Embedding Aggregation for Forensic Facial Comparison
Rafael Oliveira Ribeiro, João C. R. Neves, Arnout C. C. Ruifrok, Flavio de Barros Vidal
TL;DR
This work tackles forensic facial comparison under uncontrolled imaging conditions by introducing an embedding-aggregation framework that builds a single descriptor $\mathbf{v}^* = \sum_{i=1}^N w_i \mathbf{v}^{t_i}$ from multiple trace images and evaluates it against a reference using cosine similarity $s$, subsequently mapping to a likelihood ratio $LR$ via $LR = \frac{Pr(s|H_p)}{Pr(s|H_d)}$. It analyzes three weighting strategies—Ser-Fiq Pooling, Confusion Score Pooling, and Average Pooling—and calibrates the results with regularized logistic regression for robust score-to-LR conversion. Empirical results across surveillance (SCface, Quis-Campi) and social-media (Adience, BFW) datasets show substantial reductions in $C_{llr}$, particularly for low-quality images, with additional gains when aggregating more embeddings and when datasets are cleaned. The findings support the practical value of embedding-aggregation for forensic evidence evaluation and point to future directions including data collection at CCTV scales and neural aggregation approaches that incorporate typicality into LR mapping.
Abstract
In forensic facial comparison, questioned-source images are usually captured in uncontrolled environments, with non-uniform lighting, and from non-cooperative subjects.
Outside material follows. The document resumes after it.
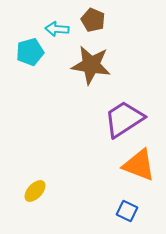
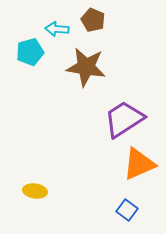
brown star: moved 5 px left, 2 px down
orange triangle: moved 1 px up; rotated 45 degrees counterclockwise
yellow ellipse: rotated 55 degrees clockwise
blue square: moved 1 px up; rotated 10 degrees clockwise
The poor quality of such material usually compromises their value as evidence in legal matters. On the other hand, in forensic casework, multiple images of the person of interest are usually available. In this paper, we propose to aggregate deep neural network embeddings from various images of the same person to improve performance in facial verification. We observe significant performance improvements, especially for very low-quality images. Further improvements are obtained by aggregating embeddings of more images and by applying quality-weighted aggregation. We demonstrate the benefits of this approach in forensic evaluation settings with the development and validation of score-based likelihood ratio systems and report improvements in Cllr of up to 95% (from 0.249 to 0.012) for CCTV images and of up to 96% (from 0.083 to 0.003) for social media images.